Flexoelectric semiconductors are also competitive at the macroscale
Traditional flexoelectricity (i.e. the flexoelectricity of insulators) is important at the nanoscale. Until now, however, it could not compete at the macroscale (the scale in which we humans live). Instead, the dominant effect at the macroscale was piezoelectricity, which is a property of some materials whereby they generate electricity in response to compression, rather than to bending. The reason is that materials are much harder to bend when they are thick (macroscale) than when they are thin (nanoscale); this is intuitive enough, just think how much harder it is to bend a 1000 page book compared to bending a single page of the same book.

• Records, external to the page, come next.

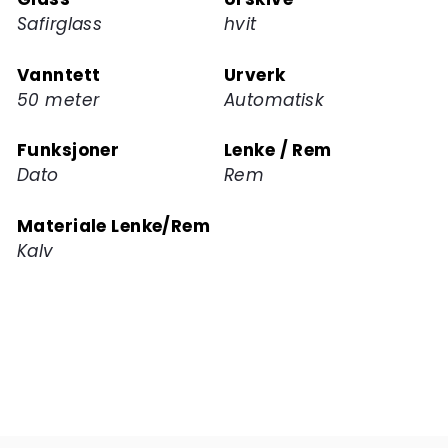
produktet
Safirglass
hvit
Vanntett
Urverk
50 meter
Automatisk
Funksjoner
Lenke / Rem
Dato
Rem
Materiale Lenke/Rem
Kalv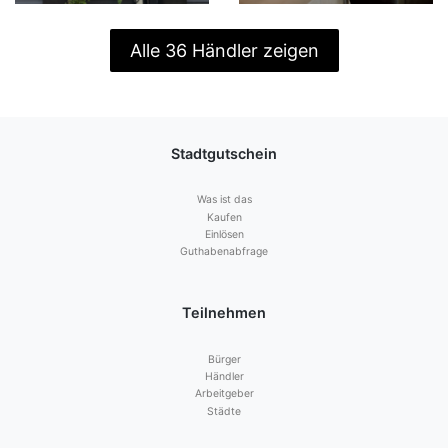
Alle 36 Händler zeigen
Stadtgutschein
Was ist das
Kaufen
Einlösen
Guthabenabfrage
Teilnehmen
Bürger
Händler
Arbeitgeber
Städte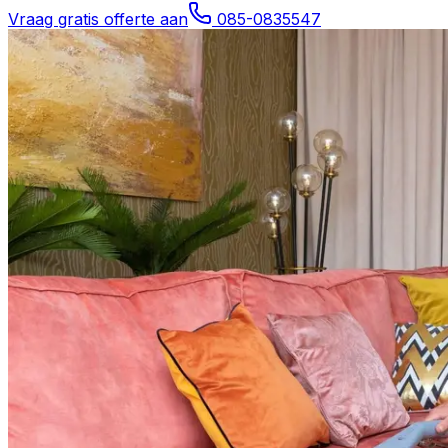
Vraag gratis offerte aan
085-0835547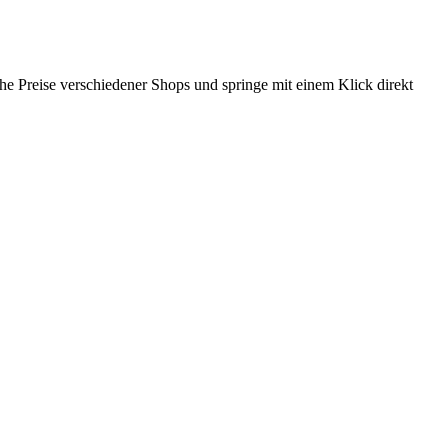
iche Preise verschiedener Shops und springe mit einem Klick direkt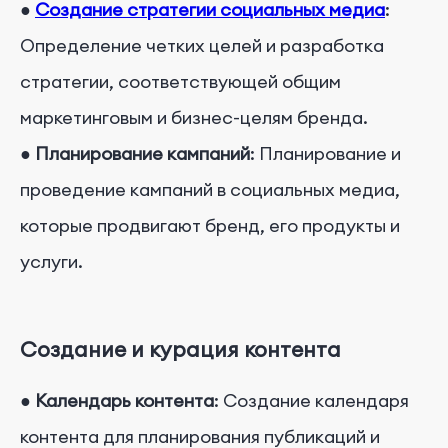
●
Создание стратегии социальных медиа
:
Определение четких целей и разработка
стратегии, соответствующей общим
маркетинговым и бизнес-целям бренда.
●
Планирование кампаний
: Планирование и
проведение кампаний в социальных медиа,
которые продвигают бренд, его продукты и
услуги.
Создание и курация контента
●
Календарь контента
: Создание календаря
контента для планирования публикаций и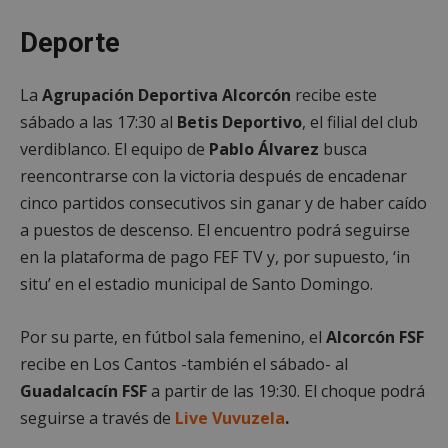
necesarias
Deporte
Cookies de
Cookies de
La
Agrupación Deportiva Alcorcón
recibe este
preferencias
funcionalidad
sábado a las 17:30 al
Betis Deportivo
, el filial del club
verdiblanco. El equipo de
Pablo Álvarez
busca
reencontrarse con la victoria después de encadenar
Cookies no clasificadas
cinco partidos consecutivos sin ganar y de haber caído
a puestos de descenso. El encuentro podrá seguirse
en la plataforma de pago FEF TV y, por supuesto, ‘in
situ’ en el estadio municipal de Santo Domingo.
Cookies estrictamente necesarias
Por su parte, en fútbol sala femenino, el
Alcorcón FSF
Cookies de rendimiento
recibe en Los Cantos -también el sábado- al
Cookies de preferencias
Guadalcacín FSF
a partir de las 19:30. El choque podrá
Cookies de funcionalidad
seguirse a través de
Live
Vuvuzela
.
Cookies no clasificadas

However, the flexoelectric-like response of semiconductors has an important feature: it increases with the thickness of the material. Thus, the loss of flexibility is compensated by the increase of flexoelectricity, and this allows maintaining a competitive output independently of the device thickness. Crucially, this flexoelectric-like response can in principle be present in any (semiconducting) material, whereas piezoelectricity is only possible in a limited number of materials, the best of which are lead-based and therefore toxic.
The authors are so convinced of the potential usefulness of their discovery that they have filed a patent, and are currently seeking industrial partners to develop technological applications of semiconductor flexoelectricity.